255 P. 1026 | Wash. | 1927
The respondent, Parker, brought this action against the appellant, Smith, seeking to recover upon a promissory note. The appellant denied liability upon the note, and pleaded affirmatively a discharge from the obligation by a proceeding in bankruptcy. The respondent replied to the affirmative plea by pleading a new promise to pay the debt, made subsequent to the discharge in bankruptcy. On the issues so framed, the cause was tried to the court sitting without a jury. The court found a new promise and entered a judgment in favor of the respondent for the amount due on the note, together with a sum allowed *25 as a reasonable attorney's fee; the note providing for the recovery of such a fee should suit or action be instituted on the note.
The appellant discusses his assignments of error under two heads. He argues, first, that the evidence is insufficient to justify the finding of a new promise; and second, that the court erred in the allowance of an attorney's fee.
[1] The promise, to which the evidence on the part of the respondent points, was oral, but we have held, following the general holdings of the courts in that respect, that such a promise is sufficient to revive the debt, in the absence of an express statute requiring the promise to be in writing. Vachonv. Ditz,
Nor do we think the trial court found against the preponderance of the evidence on the question whether there was such a promise. The appellant at one time, in response to one of the demands of the respondent, *26 made a payment on the note, and at that time, in the presence of a third person, made a promise to pay the balance. True, the appellant denies the promises, and testifies with respect to the payment that it was made with respect to another consideration in no way connected with the note. But the explanation he gives of the transaction is not altogether satisfactory, even when read from the printed type, and the trial court said of it that it was "unreasonable . . . and would hardly bear close inspection." Moreover, the appellant himself, while testifying that he made no promise to pay the debt, did not testify that he ever told the respondent that he would not pay it. While this is not of itself sufficient to charge him, we think it lends support to the respondent's testimony that he did so promise. Sometimes it becomes a person's duty to speak, and, while the circumstances here presented may not have made this duty imperative, it is at once evident that, had he told the respondent, when the matter was first broached to him, that he would not pay the note and intended to rely upon his discharge, the controversy between them would have ended. To so state would have been the conduct of the ordinary individual, and failure therein lends no credence to his present contention, but, on the contrary, tends to support the other view.

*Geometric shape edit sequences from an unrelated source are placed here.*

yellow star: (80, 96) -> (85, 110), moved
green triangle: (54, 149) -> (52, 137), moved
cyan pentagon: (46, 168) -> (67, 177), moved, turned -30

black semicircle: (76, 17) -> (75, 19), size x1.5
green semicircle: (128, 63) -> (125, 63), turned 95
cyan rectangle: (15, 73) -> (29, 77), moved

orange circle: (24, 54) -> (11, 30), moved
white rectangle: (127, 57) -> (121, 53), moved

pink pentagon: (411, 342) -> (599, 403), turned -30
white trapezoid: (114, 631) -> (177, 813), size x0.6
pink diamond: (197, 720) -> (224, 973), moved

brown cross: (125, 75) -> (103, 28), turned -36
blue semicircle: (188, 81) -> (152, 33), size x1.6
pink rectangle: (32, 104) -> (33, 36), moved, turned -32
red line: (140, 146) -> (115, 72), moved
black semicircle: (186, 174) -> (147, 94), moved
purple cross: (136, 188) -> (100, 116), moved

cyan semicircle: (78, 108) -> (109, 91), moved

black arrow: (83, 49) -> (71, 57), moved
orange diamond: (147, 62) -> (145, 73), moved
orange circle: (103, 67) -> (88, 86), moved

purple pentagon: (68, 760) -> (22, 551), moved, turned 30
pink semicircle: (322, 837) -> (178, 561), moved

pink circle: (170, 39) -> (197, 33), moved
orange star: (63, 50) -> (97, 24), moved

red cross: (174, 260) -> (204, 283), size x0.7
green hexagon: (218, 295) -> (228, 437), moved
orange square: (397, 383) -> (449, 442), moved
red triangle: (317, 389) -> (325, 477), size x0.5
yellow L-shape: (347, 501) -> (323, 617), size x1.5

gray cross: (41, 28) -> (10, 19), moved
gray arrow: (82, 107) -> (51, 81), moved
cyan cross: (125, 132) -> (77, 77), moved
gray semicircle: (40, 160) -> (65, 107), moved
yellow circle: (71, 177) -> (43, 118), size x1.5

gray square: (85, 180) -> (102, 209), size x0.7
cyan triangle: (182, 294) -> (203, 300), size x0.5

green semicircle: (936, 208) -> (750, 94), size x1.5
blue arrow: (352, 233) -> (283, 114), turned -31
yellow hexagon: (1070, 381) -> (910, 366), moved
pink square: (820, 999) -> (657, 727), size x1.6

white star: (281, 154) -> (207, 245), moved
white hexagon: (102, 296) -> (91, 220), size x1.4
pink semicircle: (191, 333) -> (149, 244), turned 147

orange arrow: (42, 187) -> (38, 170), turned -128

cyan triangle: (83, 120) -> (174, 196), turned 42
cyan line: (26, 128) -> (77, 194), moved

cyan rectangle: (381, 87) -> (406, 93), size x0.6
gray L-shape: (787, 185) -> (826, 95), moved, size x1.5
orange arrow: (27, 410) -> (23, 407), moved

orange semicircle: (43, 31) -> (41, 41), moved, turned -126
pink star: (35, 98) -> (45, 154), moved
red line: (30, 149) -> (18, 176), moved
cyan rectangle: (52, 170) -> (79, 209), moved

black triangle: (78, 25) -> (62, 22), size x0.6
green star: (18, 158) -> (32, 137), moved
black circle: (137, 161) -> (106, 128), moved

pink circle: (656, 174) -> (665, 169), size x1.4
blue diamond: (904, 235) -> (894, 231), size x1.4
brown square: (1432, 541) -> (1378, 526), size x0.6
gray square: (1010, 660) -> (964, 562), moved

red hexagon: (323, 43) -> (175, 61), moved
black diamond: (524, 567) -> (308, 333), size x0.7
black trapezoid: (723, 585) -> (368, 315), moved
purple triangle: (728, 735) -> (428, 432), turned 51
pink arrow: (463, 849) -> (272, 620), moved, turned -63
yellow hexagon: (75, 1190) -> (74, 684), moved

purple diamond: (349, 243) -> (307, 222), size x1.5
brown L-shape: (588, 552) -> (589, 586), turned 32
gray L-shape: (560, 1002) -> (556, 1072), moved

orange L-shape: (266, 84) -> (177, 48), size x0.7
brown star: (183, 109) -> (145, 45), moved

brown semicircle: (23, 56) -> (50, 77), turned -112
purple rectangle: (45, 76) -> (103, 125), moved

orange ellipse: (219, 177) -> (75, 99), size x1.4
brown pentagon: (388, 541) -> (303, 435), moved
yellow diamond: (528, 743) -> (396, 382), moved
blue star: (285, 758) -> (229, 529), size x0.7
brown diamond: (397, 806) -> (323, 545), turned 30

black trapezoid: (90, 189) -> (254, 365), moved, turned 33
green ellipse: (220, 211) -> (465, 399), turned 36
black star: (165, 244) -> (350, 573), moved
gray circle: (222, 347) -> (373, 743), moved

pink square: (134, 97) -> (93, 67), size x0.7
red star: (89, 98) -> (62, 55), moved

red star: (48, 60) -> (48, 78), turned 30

[2] The question whether the court erred in its allowance of an attorney's fee depends upon the legal effect that is to be given to a promise to pay a debt discharged in bankruptcy. The courts are not in accord on the question. Some maintain that the promise creates a new obligation, which finds its consideration in the old debt, and that the cause of action rests upon the new promise and not on the old debt; while others maintain that the new promise but revives the old obligation, *27 and that the action rests upon the old obligation. In so far as we have spoken on the question, we have adopted the latter view (see the cases cited, supra), and we are content to accept the conclusion as final. Since, therefore, the new promise revived the old obligation, it revived it as a whole — the promise to pay a reasonable attorney's fee in the case of a suit to collect the note as well as to pay the indebtedness represented by the note, — and the allowance of an attorney's fee was without error.
The judgment is affirmed.
MACKINTOSH, C.J., FRENCH, MAIN, and MITCHELL, JJ., concur.